In a move that echoes citizen pushback against data centers across the country, Jerome Township, a small municipality in Ohio, has put a nine-month freeze on new data center construction. As is often the complaint in similar situations, the freeze is a response to resident complaints and safety concerns tied to two existing data centers, in this case facilities owned by Amazon.
The trustees voted unanimously in early September to suspend acceptance and approval of zoning applications for additional data centers while the township rethinks how, and whether, the fast-expanding industry fits its growth plan.

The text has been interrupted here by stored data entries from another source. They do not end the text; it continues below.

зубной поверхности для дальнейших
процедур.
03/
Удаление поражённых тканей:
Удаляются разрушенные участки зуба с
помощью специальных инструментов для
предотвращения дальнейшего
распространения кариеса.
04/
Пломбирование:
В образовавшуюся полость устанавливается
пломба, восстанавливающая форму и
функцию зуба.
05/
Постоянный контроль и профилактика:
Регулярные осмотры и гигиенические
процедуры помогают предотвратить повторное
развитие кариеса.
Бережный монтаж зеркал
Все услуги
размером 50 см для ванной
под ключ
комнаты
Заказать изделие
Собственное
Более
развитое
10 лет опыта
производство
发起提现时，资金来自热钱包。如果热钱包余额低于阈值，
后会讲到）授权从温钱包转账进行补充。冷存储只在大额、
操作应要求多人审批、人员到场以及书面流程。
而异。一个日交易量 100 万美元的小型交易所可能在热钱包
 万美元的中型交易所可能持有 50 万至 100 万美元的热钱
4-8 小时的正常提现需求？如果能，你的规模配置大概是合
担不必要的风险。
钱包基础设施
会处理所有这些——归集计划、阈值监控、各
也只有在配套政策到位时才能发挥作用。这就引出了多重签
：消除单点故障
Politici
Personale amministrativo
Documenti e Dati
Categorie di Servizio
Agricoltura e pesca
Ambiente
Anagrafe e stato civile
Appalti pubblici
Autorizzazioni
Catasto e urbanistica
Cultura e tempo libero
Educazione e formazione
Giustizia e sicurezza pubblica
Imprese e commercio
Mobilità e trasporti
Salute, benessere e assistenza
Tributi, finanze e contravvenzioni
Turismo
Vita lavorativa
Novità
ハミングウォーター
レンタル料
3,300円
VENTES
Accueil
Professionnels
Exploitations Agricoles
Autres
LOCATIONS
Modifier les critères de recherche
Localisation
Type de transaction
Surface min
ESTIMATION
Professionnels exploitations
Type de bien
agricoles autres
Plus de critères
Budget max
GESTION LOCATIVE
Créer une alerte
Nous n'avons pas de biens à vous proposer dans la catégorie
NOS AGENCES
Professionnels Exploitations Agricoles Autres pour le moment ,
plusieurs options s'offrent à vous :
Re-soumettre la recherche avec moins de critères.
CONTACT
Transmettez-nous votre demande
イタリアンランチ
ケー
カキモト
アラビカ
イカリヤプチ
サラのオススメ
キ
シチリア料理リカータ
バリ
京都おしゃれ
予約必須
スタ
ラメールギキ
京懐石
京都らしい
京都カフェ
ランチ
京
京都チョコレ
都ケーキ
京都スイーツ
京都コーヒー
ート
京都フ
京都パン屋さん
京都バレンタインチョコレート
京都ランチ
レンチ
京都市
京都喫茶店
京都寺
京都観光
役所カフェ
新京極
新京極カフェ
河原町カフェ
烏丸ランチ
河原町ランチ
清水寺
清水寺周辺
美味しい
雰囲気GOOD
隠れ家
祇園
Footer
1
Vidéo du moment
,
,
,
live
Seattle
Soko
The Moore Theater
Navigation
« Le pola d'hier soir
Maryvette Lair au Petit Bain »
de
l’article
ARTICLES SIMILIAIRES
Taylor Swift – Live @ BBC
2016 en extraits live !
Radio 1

A fast-growing community of roughly 13,000 residents, Jerome Township reflects a national tension: the AI era’s voracious appetite for compute—which requires massive data center buildout—versus the local costs those hulking facilities impose. In one sense, data centers offer major benefits: some long-term job creation and steady demand for services. In another, they are unsightly industrial sites whose constant operations test noise rules, emergency protocols and electrical grid capacity.

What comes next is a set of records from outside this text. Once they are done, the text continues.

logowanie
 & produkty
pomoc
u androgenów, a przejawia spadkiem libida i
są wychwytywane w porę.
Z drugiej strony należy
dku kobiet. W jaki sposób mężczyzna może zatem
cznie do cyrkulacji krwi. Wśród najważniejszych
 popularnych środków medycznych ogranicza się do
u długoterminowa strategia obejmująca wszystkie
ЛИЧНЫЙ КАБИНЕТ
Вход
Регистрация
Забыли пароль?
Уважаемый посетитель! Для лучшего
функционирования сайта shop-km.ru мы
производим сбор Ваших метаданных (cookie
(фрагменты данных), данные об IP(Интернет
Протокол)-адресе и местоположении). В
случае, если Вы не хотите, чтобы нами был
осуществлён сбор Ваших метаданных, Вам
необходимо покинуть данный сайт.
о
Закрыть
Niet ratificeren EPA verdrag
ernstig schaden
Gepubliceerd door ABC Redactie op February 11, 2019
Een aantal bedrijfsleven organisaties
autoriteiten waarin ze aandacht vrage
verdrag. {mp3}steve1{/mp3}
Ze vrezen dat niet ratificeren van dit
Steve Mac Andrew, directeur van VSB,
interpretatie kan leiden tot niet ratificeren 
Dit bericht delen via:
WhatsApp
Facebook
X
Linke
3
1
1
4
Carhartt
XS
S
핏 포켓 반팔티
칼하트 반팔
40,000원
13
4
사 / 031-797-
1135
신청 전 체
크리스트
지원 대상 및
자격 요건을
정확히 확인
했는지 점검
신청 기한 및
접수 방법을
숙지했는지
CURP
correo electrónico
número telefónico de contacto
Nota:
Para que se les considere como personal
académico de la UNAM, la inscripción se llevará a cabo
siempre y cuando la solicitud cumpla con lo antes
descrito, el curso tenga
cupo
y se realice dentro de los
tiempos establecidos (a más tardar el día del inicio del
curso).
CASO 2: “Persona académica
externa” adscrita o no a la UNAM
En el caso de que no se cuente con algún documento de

Officials framed the pause as homework, not an outright ban on new data facilities. Some town leaders appear focused on job creation and tax revenues, voicing worry that nearby towns will attract the data centers. In contrast, Trustee Wezlynn Davis, who pushed for the moratorium, said data centers bring outsized impacts for a modest local return. And residents have expressed exasperation, complaining of a persistent industrial hum that is degrading pleasant neighborhoods.
Measured by decibels, the facilities appear to meet local limits, but homeowners still report lower quality of life. In response, Amazon claimed that it is making a multi-million dollar investment to engineer a solution to reduce noise.
Truly a Revenue Source?
The economics of data centers are debatable. Amazon’s two centers received 10-year property tax abatements, with local revenues instead tied to a 1.5% income tax on workers through a joint development agreement. Amazon notes that its presence offers major benefits: the company invested about $4.1 billion in local data center spend between 2022 and 2024. It also paid $1.1 million in local property taxes and fees in 2024, and supported roughly 2,360 full-time equivalent jobs annually.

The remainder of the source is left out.